From oss security: A security flaw was found in the way librdmacm, a userspace RDMA Communication Managment API allowing to specify connections using TCP/IP addresses even though it opens RDMA specific connections, performed binding to the underlying ib_acm service (librdmacm used default port value of 6125 to bind to ib_acm service). An attacker able to run a rogue ib_acm service could use this flaw to make librdmacm applications to use potentially bogus address resolution information.
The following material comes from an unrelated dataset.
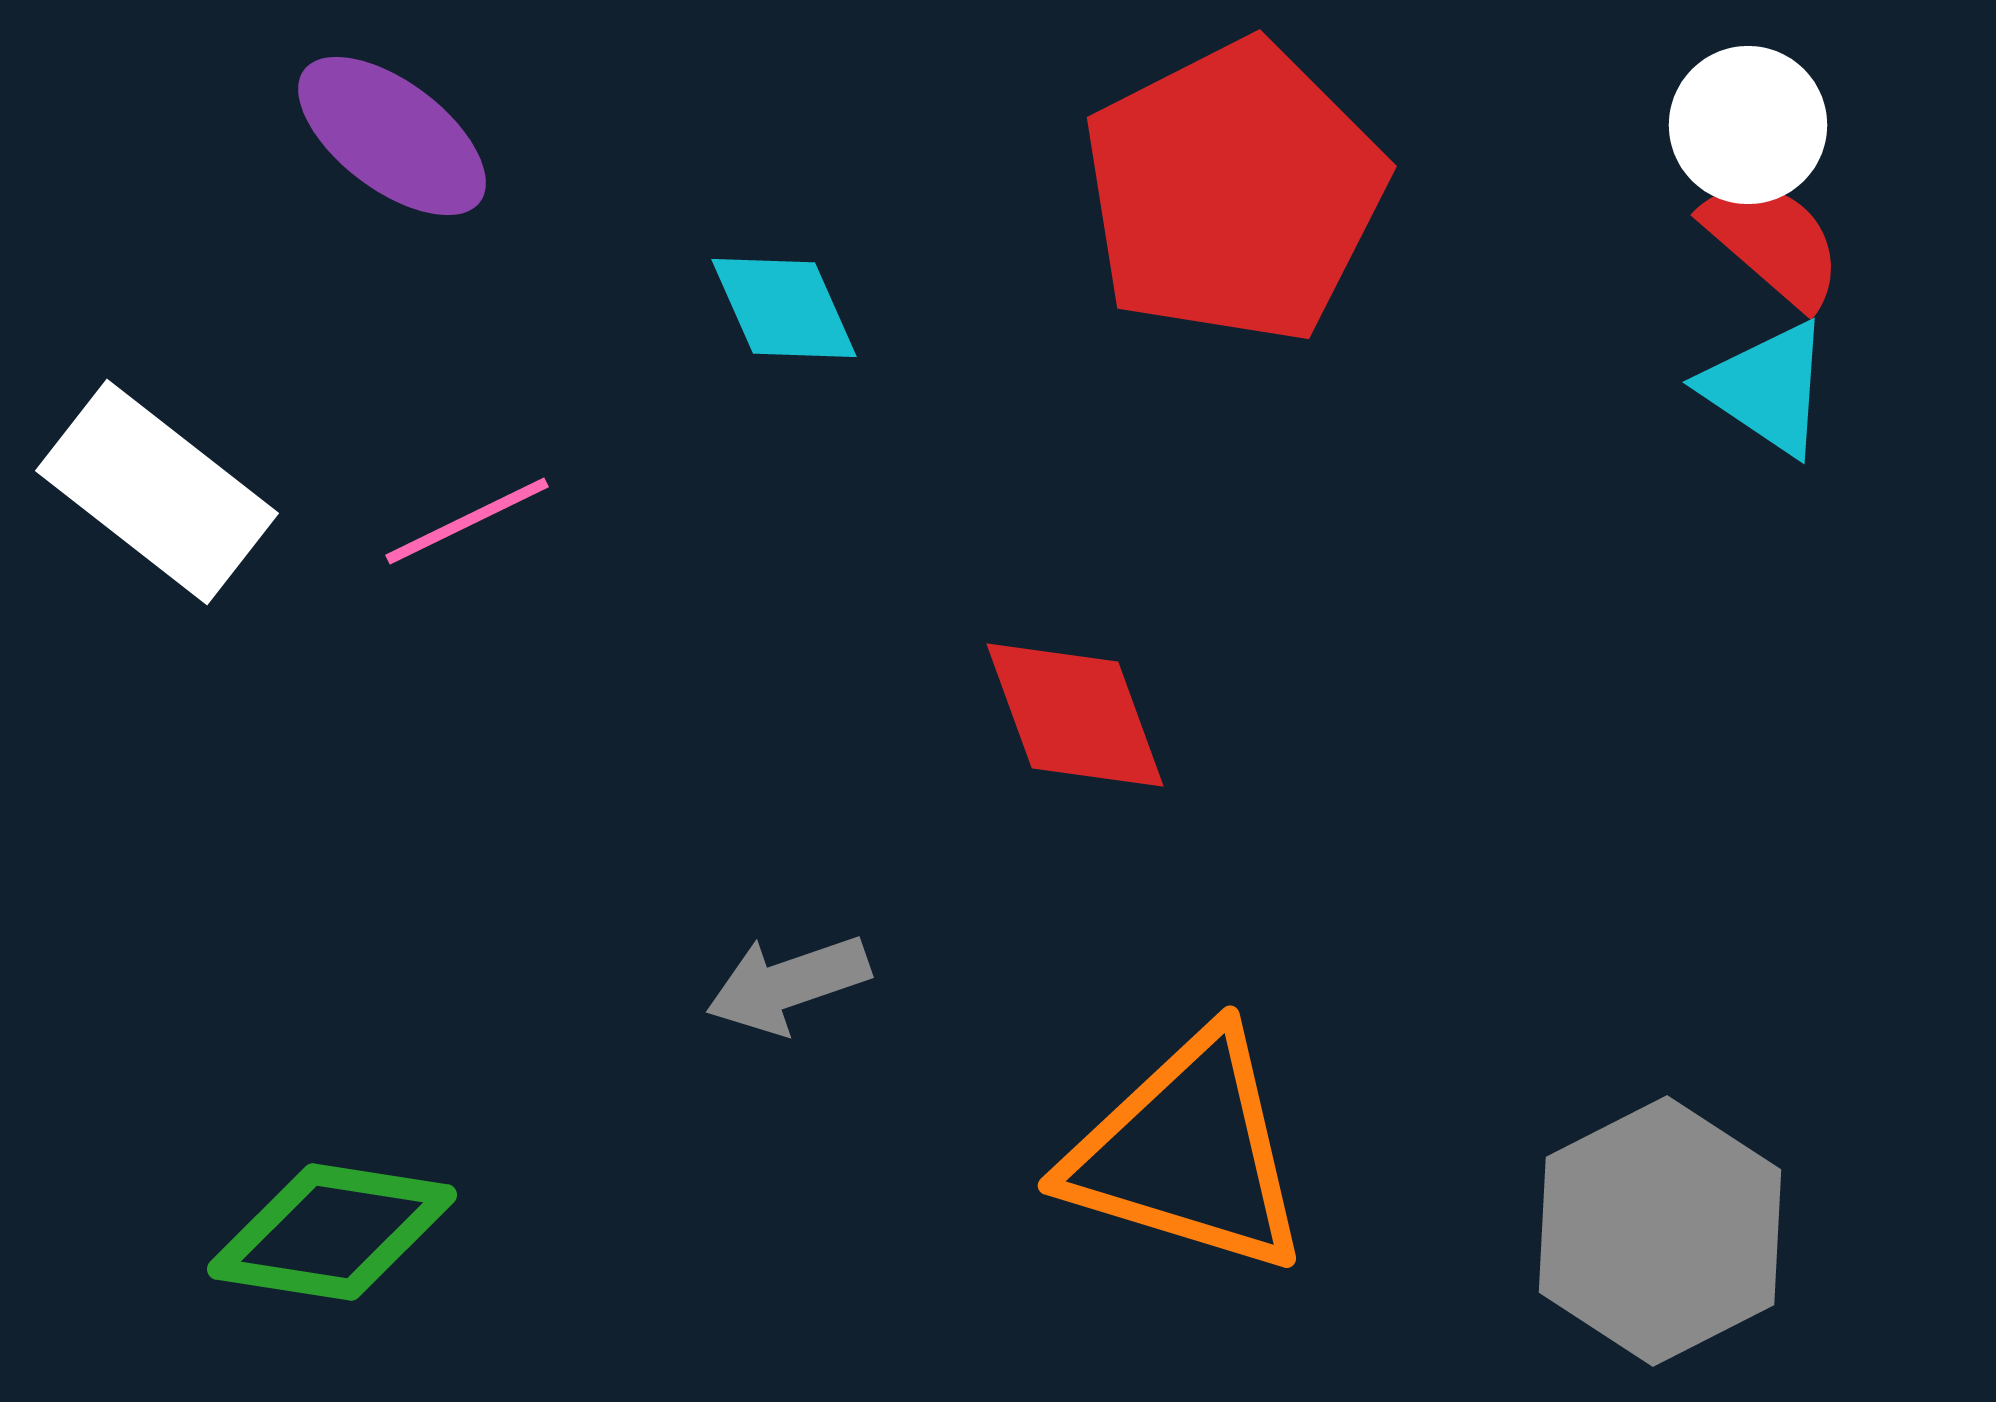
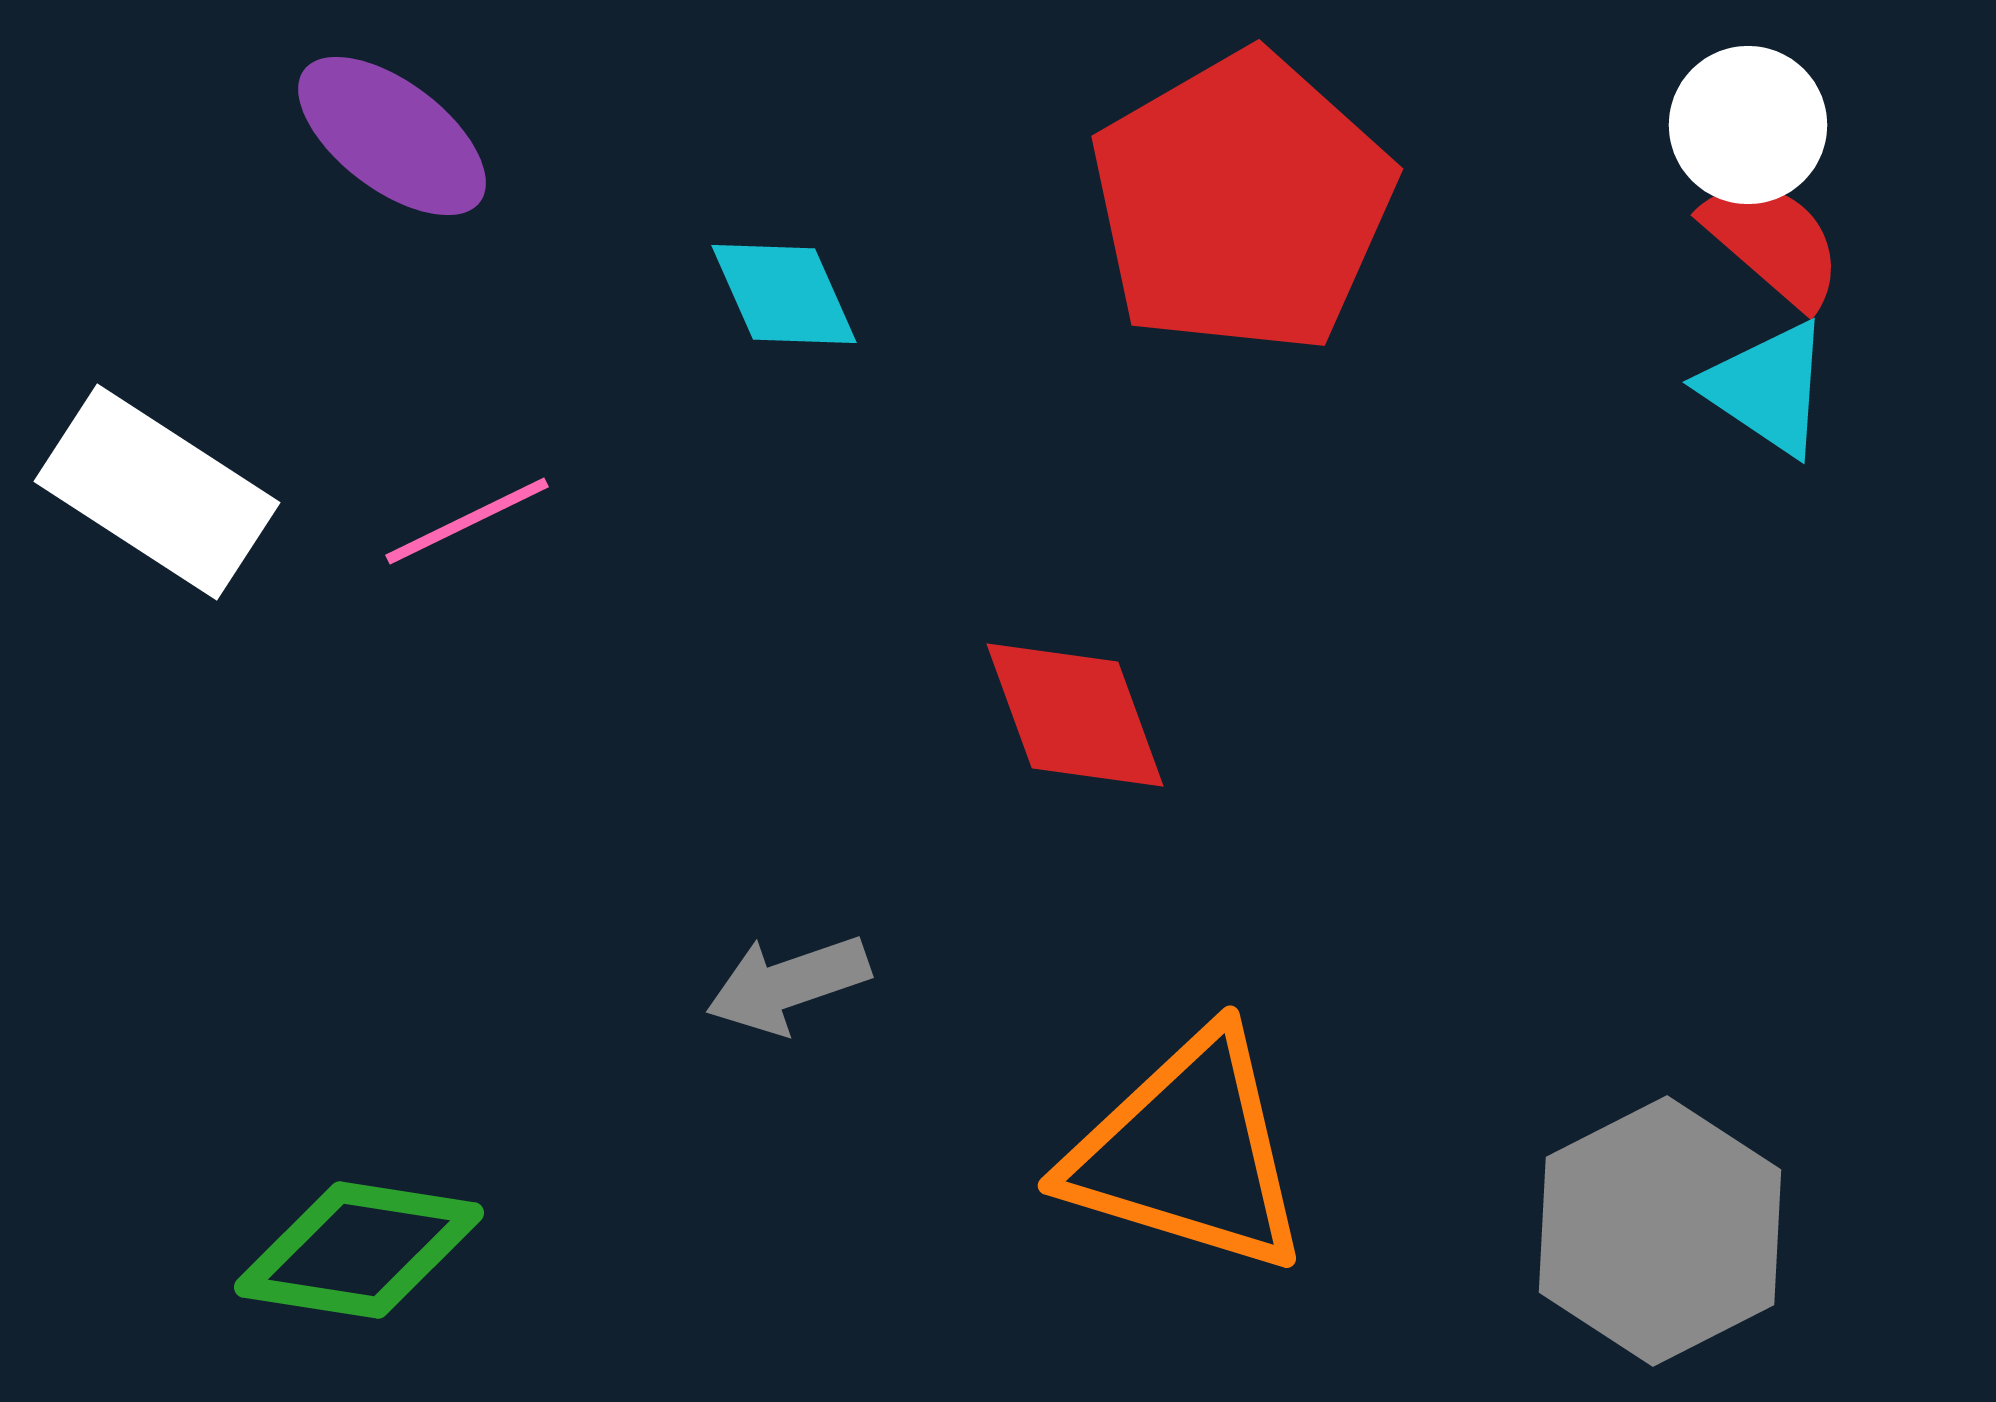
red pentagon: moved 8 px right, 11 px down; rotated 3 degrees counterclockwise
cyan diamond: moved 14 px up
white rectangle: rotated 5 degrees counterclockwise
green diamond: moved 27 px right, 18 px down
References: https://bugzilla.redhat.com/show_bug.cgi?id=865483 Upstream patch: http://git.openfabrics.org/git?p=~shefty/librdmacm.git;a=commitdiff;h=4b5c1aa734e0e734fc2ba3cd41d0ddf02170af6d Credit: This issue was discovered by Florian Weimer of Red Hat Product Security Team.
CVE-2012-4516 (http://nvd.nist.gov/nvd.cfm?cvename=CVE-2012-4516): librdmacm 1.0.16, when ibacm.port is not specified, connects to port 6125, which allows remote attackers to specify the address resolution information for the application via a malicious ib_acm service.
I think there's a bump available, otherwise patch available at http://git.openfabrics.org/git?p=~shefty/ibacm.git;a=commit;h=c7d28b35d64333c262de3ec972c426423dadccf9
@maintainers, please cleanup vulnerable version 1.0.16 in tree. 1.0.18 is already stable. Once cleaned feel free to close this bug. GLSA Vote: No
Maintainer timeout: commit 035a23105ef01cea6cb94b96abb3e666dae547b8 Author: Aaron Bauman <bman@gentoo.org> Date: Tue Mar 29 15:54:30 2016 +0900 sys-infiniband/librdmacm: cleanup vulnerable packages per 438444 Package-Manager: portage-2.2.26
Should have reviewed the package a bit more. Restored. @maintainer, please do a proper cleanup of the package. Thanks.
Old versions removed from tree
(In reply to Alexey Shvetsov from comment #6) > Old versions removed from tree Thanks so much, Alexey!